Thursday, July 19, 2007

A Visit to the Magdalen Islands

Arriving on the Magdalen Islands, Iles-de-la-Madeleine in French, the dramatic change of scenery astounds the first time visitor. If arriving by plane, the lagoons with their azure and sandy coloring, stretching for miles, has a serene, calming effect on the senses. If arriving by ferry, the landmasses of the dozen or so islands that make up the Archipelago and the dunes connecting the majority of them blend, break apart and then stretch out of sight and into the horizon. Each island is enlivened by rich green valleys, spectacular cream sandy beaches, deep red cliffs and countless shades of blue from the lagoons, the sea and the sky.

The Archipelago is located in approximately the center of the Gulf of Saint Lawrence, on the eastern coast of Canada. The islands have been pushed up out of the sea and into a half moon or fish hook shape, stretching approximately sixty-five kilometers, from end-to-end, as the crow flies. They are enjoyed by a mild maritime climate that is strikingly different from the mainland. The huge shallow water masses that encircle the islands, temper the weather and create milder temperatures, because it takes more time to warm or cool water than it does to change the temperature of air or land. The air is pure and invigorating.

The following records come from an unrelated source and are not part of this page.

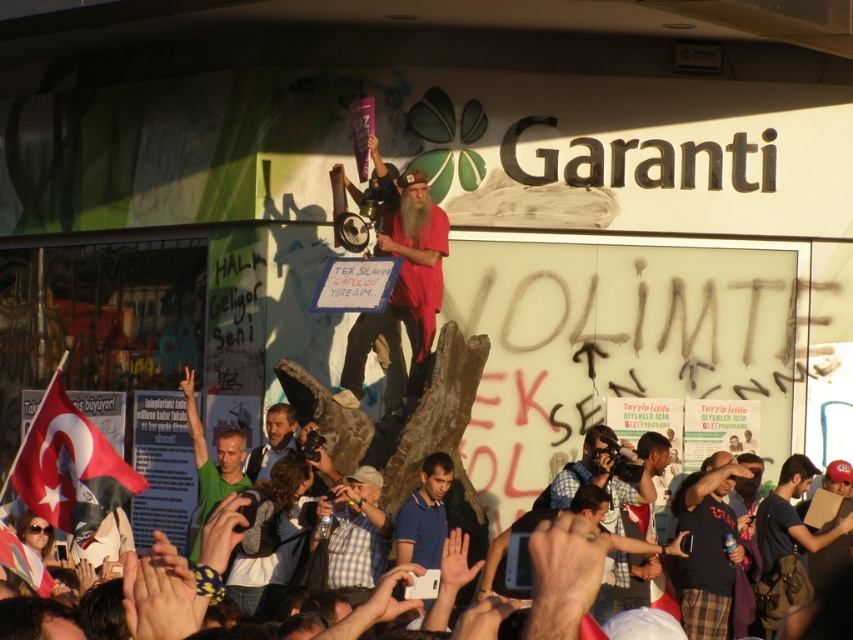 Question: Which of the following is the farthest from the observer?

Choices:
 (A) (642, 570)
 (B) (228, 492)
 (C) (416, 490)
 (D) (393, 300)

Answer: (A)

Question: Which of the following is the farthest from the observer?

Choices:
 (A) (281, 456)
 (B) (405, 323)
 (C) (717, 538)
 (D) (805, 547)

Answer: (D)

Question: Is white fabric flag at lower left wider than checkered fabric shirt at center?

Choices:
 (A) yes
 (B) no

Answer: (A)

Question: Is checkered fabric shirt at center bigger than blue cotton shirt at center?

Choices:
 (A) no
 (B) yes

Answer: (B)

Question: From the image, what is the correct spatial relationship of white fabric flag at lower left in relation to green fabric shirt at center?

Choices:
 (A) below
 (B) above

Answer: (A)

Question: Among these points, which one is nearest to the camera?

Choices:
 (A) [x=428, y=474]
 (B) [x=271, y=417]
 (C) [x=93, y=464]

Answer: (C) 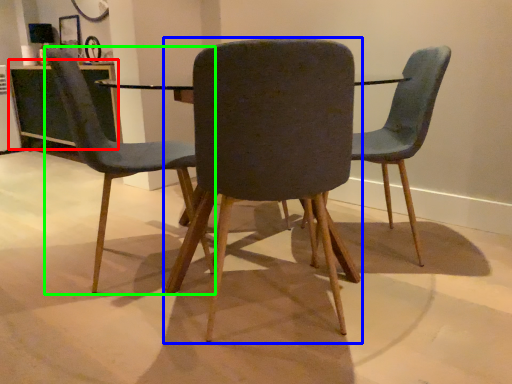 Question: Estimate the real-world distances between objects in this image. Which object is closer to table (highlighted by a red box), chair (highlighted by a blue box) or chair (highlighted by a green box)?

Choices:
 (A) chair
 (B) chair

Answer: (B) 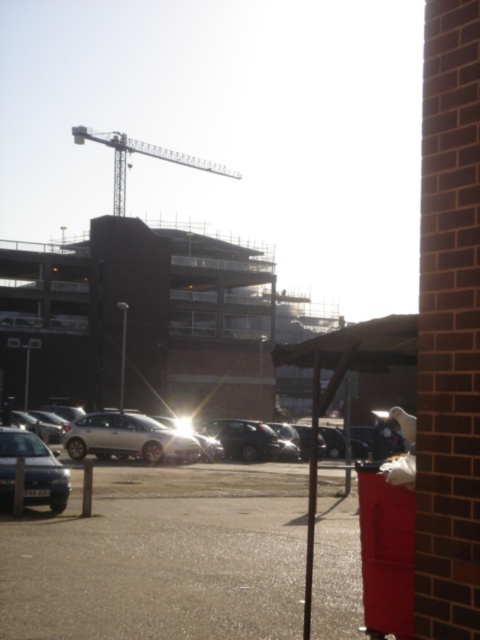 Question: Is shiny silver sedan at lower left above metallic silver crane at upper center?

Choices:
 (A) yes
 (B) no

Answer: (B)

Question: Based on their relative distances, which object is nearer to the shiny silver sedan at lower left?

Choices:
 (A) metallic silver crane at upper center
 (B) metallic silver car at lower left
 (C) metallic pole at center

Answer: (B)

Question: Which point is farther to the camera?

Choices:
 (A) metallic pole at center
 (B) metallic silver car at lower left
 (C) metallic silver crane at upper center
 (D) satin silver car at center

Answer: (C)

Question: Which of the following is the closest to the observer?

Choices:
 (A) metallic pole at center
 (B) satin silver car at center

Answer: (A)

Question: Does metallic silver car at lower left appear over metallic pole at center?

Choices:
 (A) no
 (B) yes

Answer: (B)

Question: Is satin silver car at center below shiny silver sedan at lower left?

Choices:
 (A) no
 (B) yes

Answer: (B) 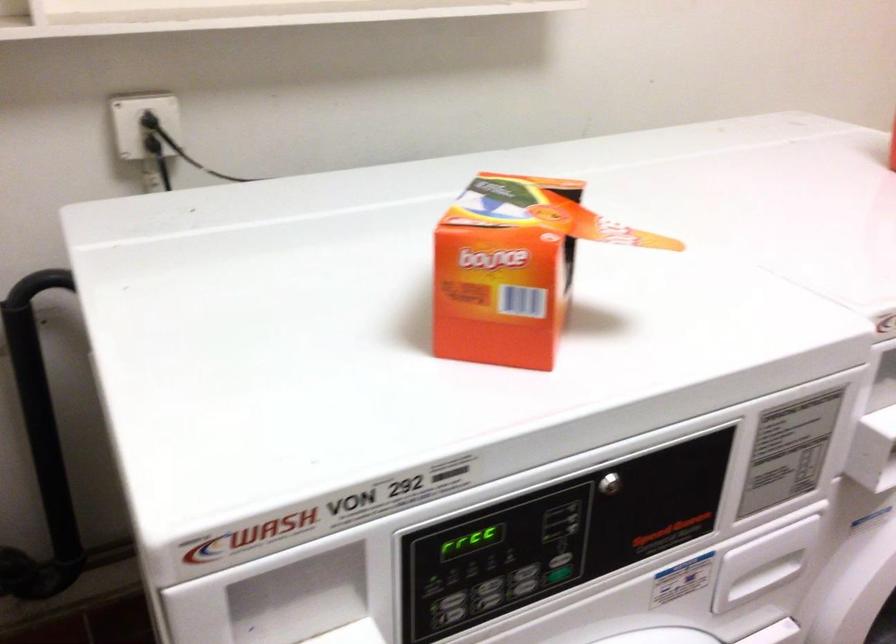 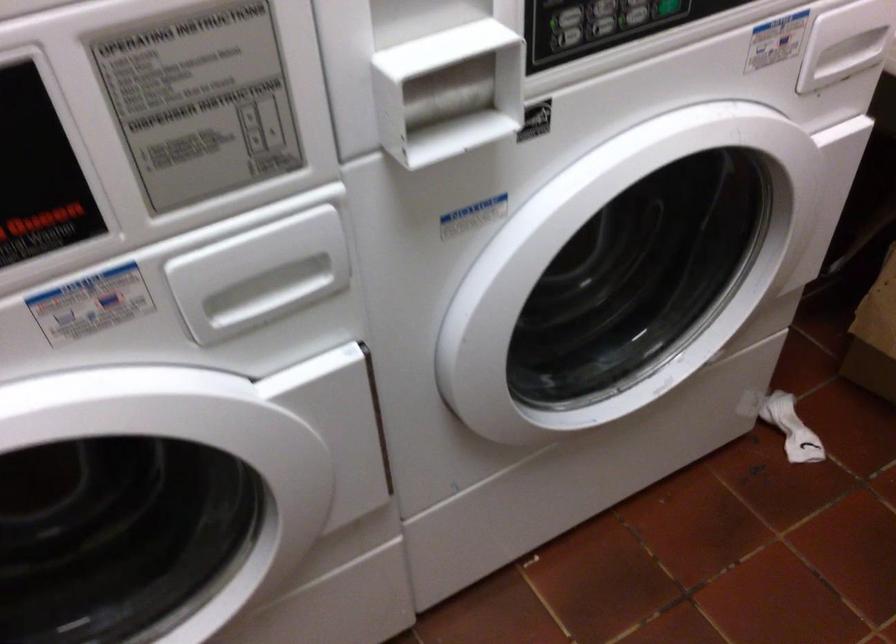 Question: How did the camera likely rotate?

Choices:
 (A) Left
 (B) Right
 (C) Up
 (D) Down

Answer: (D) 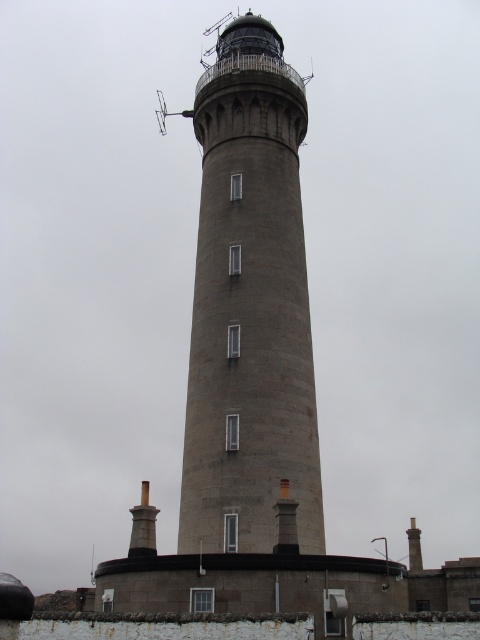 You are a photographer positioned at the base of the lighthouse. You want to capture both point (208, 260) and point (288, 531) in your photo. Which point should you focus on first to ensure both are in sharp focus?

You should focus on point (208, 260) first because it is closer to you than point (288, 531), so focusing on the closer point will help ensure both are in focus.

You are a maintenance worker needing to climb the gray stone tower at center. You notice the dark gray stone chimney at lower right nearby. Which structure is taller so you can decide which requires more climbing effort?

The gray stone tower at center has a smaller size compared to dark gray stone chimney at lower right, so the dark gray stone chimney at lower right is taller and would require more climbing effort.

You are a photographer positioned at the camera location, and you want to capture a closeup shot of the lighthouse. You have a lens that can focus on objects within 40 meters. Is the point at coordinate point (x=156, y=554) within the focus range of your lens?

The distance of point (x=156, y=554) from the camera is 41.13 meters, which is beyond the 40 meters focus range of the lens. Therefore, the point at coordinate point (x=156, y=554) will not be in focus. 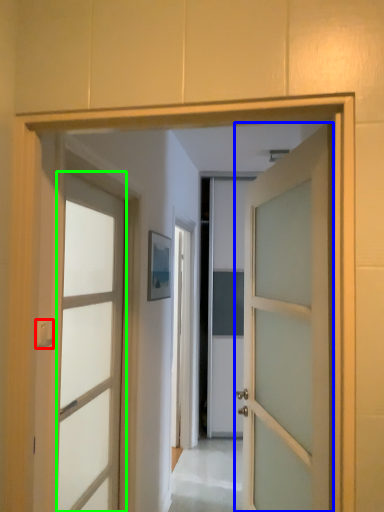 Question: Which is nearer to the door handle (highlighted by a red box)? door (highlighted by a blue box) or door (highlighted by a green box).

Choices:
 (A) door
 (B) door

Answer: (B) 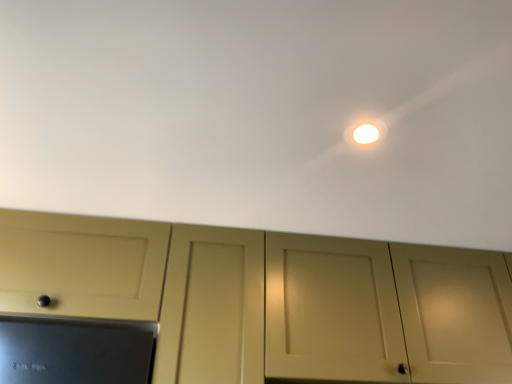 Question: From the image's perspective, is white matte ceiling at upper center above or below matte cream cabinet at center?

Choices:
 (A) above
 (B) below

Answer: (A)

Question: Is white matte ceiling at upper center inside or outside of matte cream cabinet at center?

Choices:
 (A) outside
 (B) inside

Answer: (A)

Question: Considering the real-world distances, which object is farthest from the white matte ceiling at upper center?

Choices:
 (A) white glossy light at upper center
 (B) matte cream cabinet at center

Answer: (B)

Question: Which is nearer to the white matte ceiling at upper center?

Choices:
 (A) white glossy light at upper center
 (B) matte cream cabinet at center

Answer: (A) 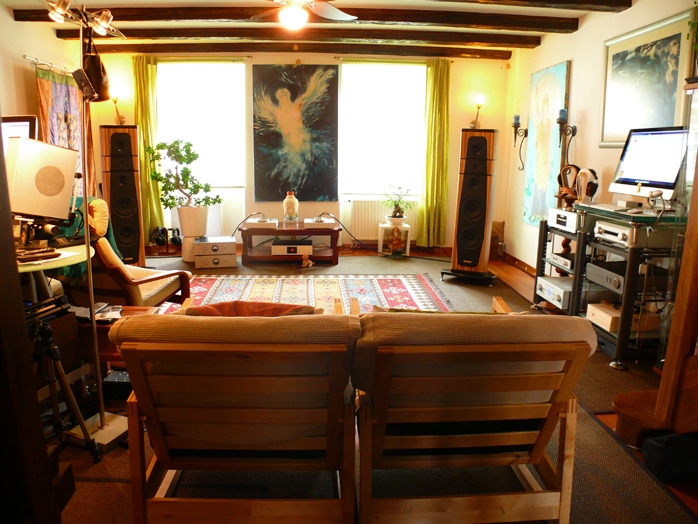 This screenshot has height=524, width=698. I want to click on hanging cloth, so click(38, 80). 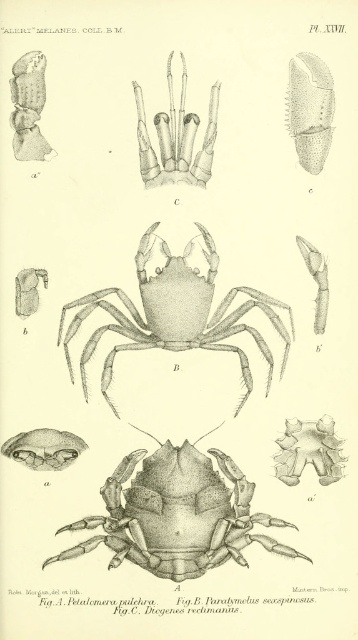 You are a biologist examining the scientific illustration of crabs. You notice two elements labeled as the serrated brown claw at upper right and the matte gray insect at upper left. Based on their sizes in the illustration, which one do you think is more likely to be the actual crab species depicted in Figure B?

The serrated brown claw at upper right is bigger than the matte gray insect at upper left, so the serrated brown claw at upper right is more likely to be part of the actual crab species in Figure B since it is larger and crabs typically have larger claws compared to insects.

You are a biologist examining the scientific illustration of crabs. You notice the serrated brown claw at upper right and the matte gray insect at upper left. Which object has a greater width according to the illustration?

The serrated brown claw at upper right has a greater width than the matte gray insect at upper left. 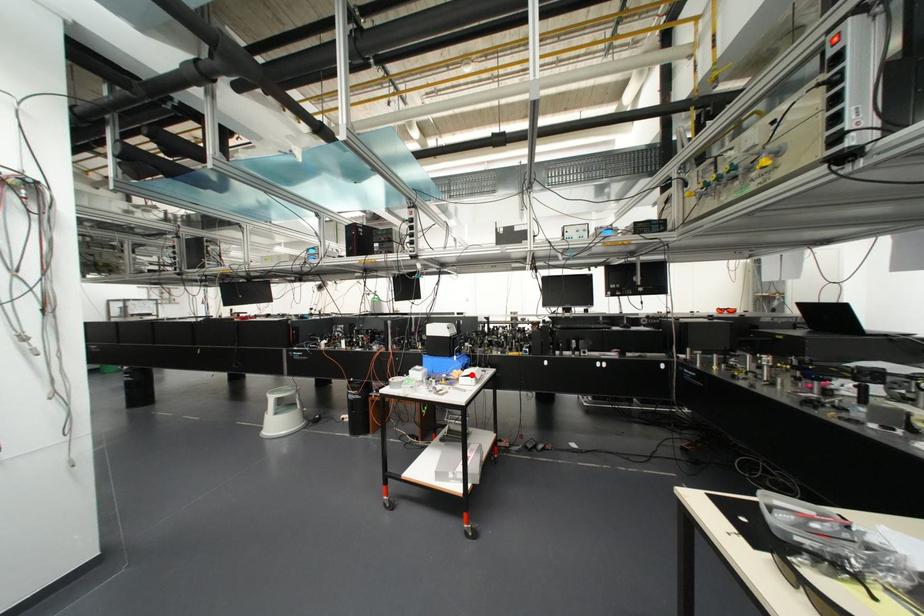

Constant breezes greatly influence the climate of the islands. They keep the temperatures milder in the winter and cooler in the summer months. It is because of these winds that the islands have been attracting so many visitors. They come for a number of reasons of course, such as the beaches, swimming, clam-digging and all the extreme water sports that take place. They come for the culture and the seafood, all of which is enticing. They come for the magnificent scenery and to be with the seal. They come to learn about a quieter style of living.

The Magdalen Islands has seven islands that are inhabited and several other islands and islets that are inhabited by only the birds. Those islands which are easily accessible to motorists, cyclists and hikers are Grand Entry or Coffin Island, Grosse Isle, Pointe-aux-Loups, House Harbour, Grindstone and Amherst. Entry Island is an island populated by people of Irish and Scottish descent and is accessible only by boat. Of the uninhabited islands, Brion Island is the only one capable of sustaining human life. It is an ecological reserve owned by the Quebec government, who only allows a limited stay by visitors. The Bird Rocks, which were navigational hazards in the past, because of its strategic location in the shipping lanes between the Saint Lawrence River and the rest of the world, is now only inhabited by maritime bird life. Other islets are Deadman’s Rock, Seal Island and Shag Island all of which have their fair share of the shipwrecked history that surrounds the Magdalen Islands.


jadey said...

Hey there Gimme I love the pics and the stories about the island great info.

Magdalen Islands said...

Thanks Jadey. I'm trying new things all the time.

Rebicmel said...

the article is great, but the pics are fabulous. You are doing such a great job with this!!!!